Vegetable and Hummus Sandwich
- 2 slices of whole-grain bread
- 3 tablespoons hummus
- ¼ avocado, mashed
- ½ cup mixed salad greens
- ¼ medium red bell pepper, sliced
- ¼ cup sliced cucumber
- ¼ cup shredded carrot
- Spread one slice of bread with hummus and the other with avocado. Fill the sandwich with greens, bell pepper, cucumber and carrot. Slice in half and serve.

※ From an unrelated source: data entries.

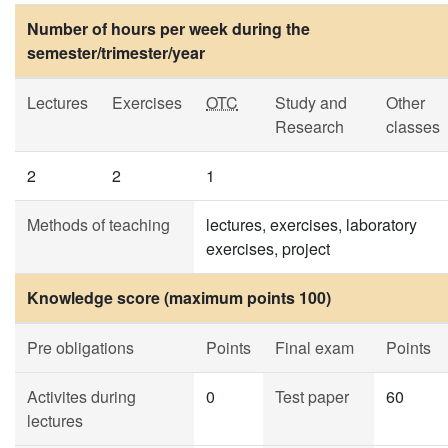
Number of hours per week during the
semester/trimester/year
Lectures
Exercises
OTC
Study and
Other
Research
classes
2
2
1
Methods of teaching
lectures, exercises, laboratory
exercises, project
Knowledge score (maximum points 100)
Pre obligations
Points
Final exam
Points
Activites during
0
Test paper
60
lectures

Buffalo Chicken Grain Bowl
- ⅔ cup cooked whole-wheat couscous
- 2 tablespoons honey-mustard vinaigrette, divided
- 1 roasted chicken thigh, sliced
- 2 stalks of celery, chopped
- 1 carrot, peeled and cut into ribbons with a vegetable peeler
- 2 tablespoons crumbled blue cheese
- Hot sauce to taste
- Combine couscous and 1 tablespoon dressing. Top with chicken, celery, carrot ribbons and blue cheese. Drizzle with the remaining 1 tablespoon of dressing. Refrigerate for up to 5 days. Top with the hot sauce just before serving.
Chickpea "Chicken" Salad
- ½ cup canola mayonnaise
- 3 tablespoons chopped fresh flat-leaf parsley
- 2 tablespoons chopped fresh dill
- 1 ½ teaspoons country-style Dijon mustard
- ½ teaspoon kosher sal
- ½ teaspoon smoked paprika
- ¼ teaspoon black pepper
- 2 cans chickpeas (garbanzo beans), drained and rinsed
- ½ cup chopped celery (from 2 stalks)
- ¼ cup finely chopped shallot (from 1 large shallot)
- Stir together mayonnaise, parsley, dill, mustard, salt, paprika and pepper in a bowl until combined. Stir in chickpeas, celery and shallot until the mixture is well coated. Store in an airtight container in the refrigerator for up to 4 days.